NCCCO Prevails in Legal Dispute With Crane School
Sonora, CA, May 19, 2011—In a landmark case that has major implications for certification organizations nationwide, the National Commission for the Certification of Crane Operators (NCCCO) today prevailed in a lawsuit brought against it in California Superior Court by California Crane School (CCS) and its owner, John Nypl. After deliberating for less than one day, a 12-member jury returned a complete defense verdict for NCCCO, awarding CCS and Nypl nothing.
In the suit, Nypl claimed that NCCCO and its testing services provider, International Assessment Institute (IAI), intentionally interfered with certain business relationships of CCS and Nypl, with the intention of causing them harm. Nypl sought more than $5 million in damages.
“NCCCO vigorously defended this action in the firm knowledge and belief that its treatment of CCS and Mr. Nypl has been fair and appropriate,” stated NCCCO President, John M. Kennedy. “The decision of the jury in favor of NCCCO is a vindication of the steps NCCCO was obliged to take to prevent damage to the quality and integrity that has become a hallmark of CCO certification over the past fifteen years,” he said.
CCS and Nypl originally demanded more than $30 million from NCCCO. The plaintiffs filed their initial complaints in Oakland and Nevada City, CA, but NCCCO filed successful motions to transfer the litigation to Sonora. The original case also asserted claims for alleged violations of California’s antitrust and unfair competition laws, but those claims were thrown out before trial. Eventually, the case went to trial only on two surviving claims for alleged business interference.

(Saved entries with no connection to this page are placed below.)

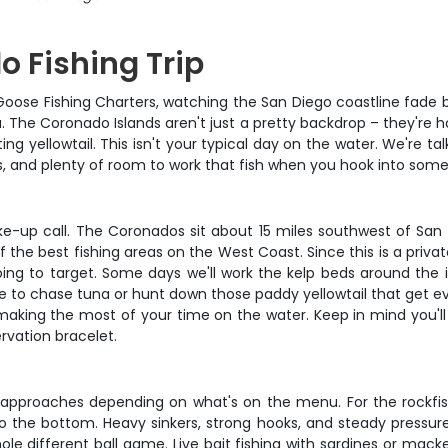
o Fishing Trip
Wild Goose Fishing Charters, watching the San Diego coastline f
. The Coronado Islands aren't just a pretty backdrop – they're h
g yellowtail. This isn't your typical day on the water. We're ta
, and plenty of room to work that fish when you hook into some
ake-up call. The Coronados sit about 15 miles southwest of San 
he best fishing areas on the West Coast. Since this is a privat
ping to target. Some days we'll work the kelp beds around the 
re to chase tuna or hunt down those paddy yellowtail that get e
and making the most of your time on the water. Keep in mind you'
ervation bracelet.
 approaches depending on what's on the menu. For the rockfish 
to the bottom. Heavy sinkers, strong hooks, and steady pressure
ole different ball game. Live bait fishing with sardines or macker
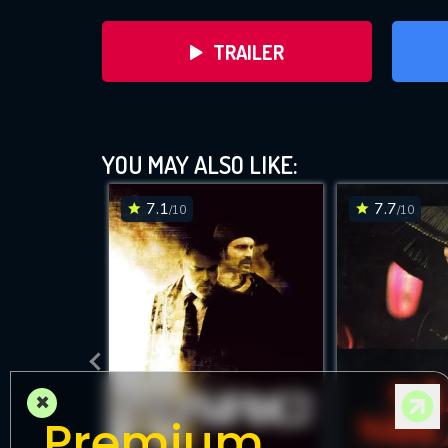
TRAILER
YOU MAY ALSO LIKE:
7.1
7.7
/10
/10
D
×
Premium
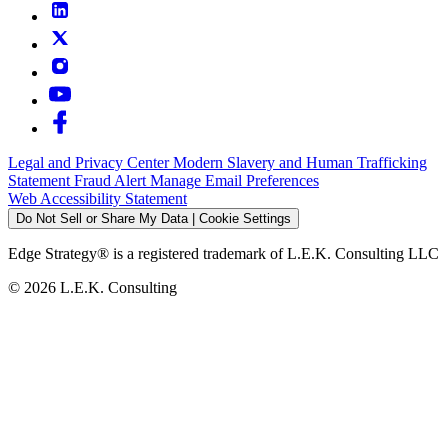
Legal and Privacy Center
Modern Slavery and Human Trafficking
Statement
Fraud Alert
Manage Email Preferences
Web Accessibility Statement
Do Not Sell or Share My Data | Cookie Settings
Edge Strategy® is a registered trademark of L.E.K. Consulting LLC
© 2026 L.E.K. Consulting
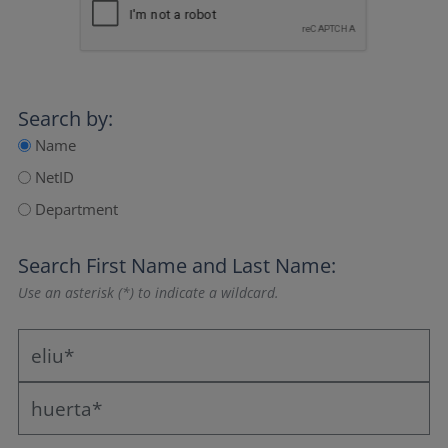
Search by:
Name
NetID
Department
Search
First Name
and
Last Name
:
Use an asterisk (*) to indicate a wildcard.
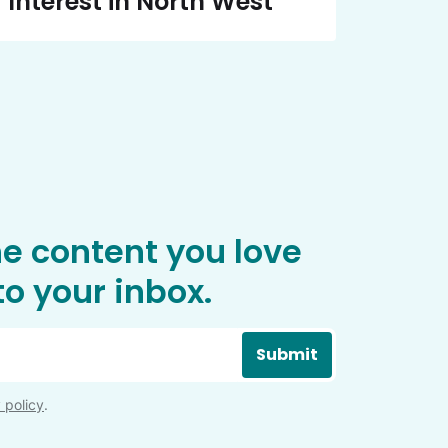
Interest in North West
he content you love
o your inbox.
Submit
 policy
.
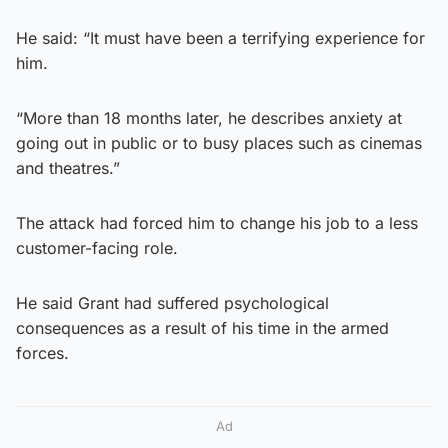
He said: “It must have been a terrifying experience for
him.
“More than 18 months later, he describes anxiety at
going out in public or to busy places such as cinemas
and theatres.”
The attack had forced him to change his job to a less
customer-facing role.
He said Grant had suffered psychological
consequences as a result of his time in the armed
forces.
Ad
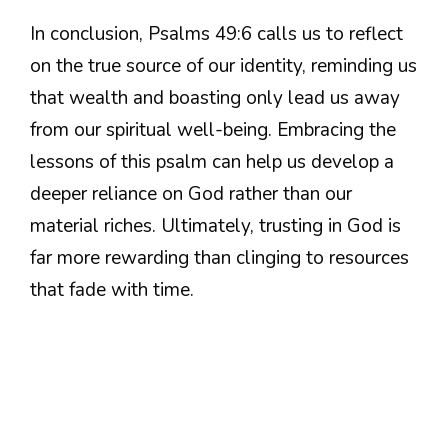
In conclusion, Psalms 49:6 calls us to reflect
on the true source of our identity, reminding us
that wealth and boasting only lead us away
from our spiritual well-being. Embracing the
lessons of this psalm can help us develop a
deeper reliance on God rather than our
material riches. Ultimately, trusting in God is
far more rewarding than clinging to resources
that fade with time.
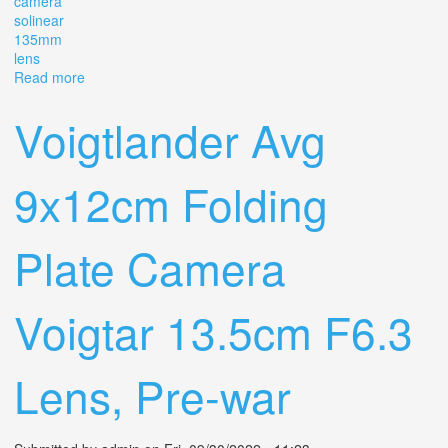
camera
solinear
135mm
lens
Read more
about Agfa Isolar Rare Luxus Brown 9x12cm Folding
Camera Solinear 135mm 4.5 Lens
Voigtlander Avg
9x12cm Folding
Plate Camera
Voigtar 13.5cm F6.3
Lens, Pre-war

“Whenever there is evidence of inappropriate conduct by firms or individuals who desire to participate in CCO certification programs, NCCCO has an obligation to ensure they comply with all prevailing policies and procedures,” said NCCCO Executive Director, Graham Brent. “To do otherwise could undermine the integrity of CCO certification and put at risk those who rely on it to mitigate the hazards associated with working around cranes.”
Last year, in a separate action brought by NCCCO, a federal judge found that CCS and Nypl were in civil contempt for violating a 2005 permanent injunction against them. The court also found that CCS and Nypl breached a settlement agreement arising out of NCCCO’s 2005 complaint against CCS and Nypl for copyright infringement and misappropriation of trade secrets.
This lawsuit is the third suit that NCCCO and CCS have been involved in.
In the first suit, brought by NCCCO against Mr. Nypl and California Crane School in federal court in 2005, NCCCO asserted that Mr. Nypl paid an examiner to obtain copies of questions from NCCCO’s confidential written examinations, and that CCS used the confidential information in its test preparation materials. NCCCO discovered that its examinations had been misappropriated when a whistle-blower, who worked for CCS, turned over various materials to NCCCO. The materials included NCCCO’s confidential exam questions and answers, as well as some of CCS’s training materials that incorporated NCCCO’s confidential information (even down to typographical errors). As a result, NCCCO filed the first lawsuit in 2005 with legal claims including copyright infringement, unfair competition, and misappropriation of trade secrets.
Mr. Nypl and CCS quickly agreed to settle the lawsuit and to accept entry of a Stipulated Permanent Injunction against them. As part of the Settlement Agreement, Mr. Nypl and CCS agreed to return the examination materials to NCCCO and to pay $25,000 to NCCCO. In addition, the Stipulated Permanent Injunction prohibited Mr. Nypl, CCS, and their representatives from using the “CCO” acronym in any form without express written permission, among other things. Later, NCCCO discovered that Nypl and CCS had continued to use the “CCO” acronym in at least 14 domain names, some of which were also set up to re-direct Internet users to CCS’ main website.
In the second suit, filed in 2008, the same federal judge from the first suit found that Nypl and CCS had breached the previous Settlement Agreement and violated the Stipulated Permanent Injunction. Among other things, the judge ordered them to pay nearly $300,000 to NCCCO as a penalty for their contempt of court, and the judge entered a final judgment that NCCCO was the prevailing party. So far, Nypl and CCS have refused to pay that penalty and are appealing the judgment.
In the third suit, brought this time in state court by Mr. Nypl and CCS, a 12-member jury found in favor of NCCCO after a four-week trial in Sonora, CA. In the Sonora case several claims made by CCS, including claims under the Cartwright Act, were dismissed by the judge at an earlier stage of the case, and then the jury decided the remaining claims in favor of NCCCO.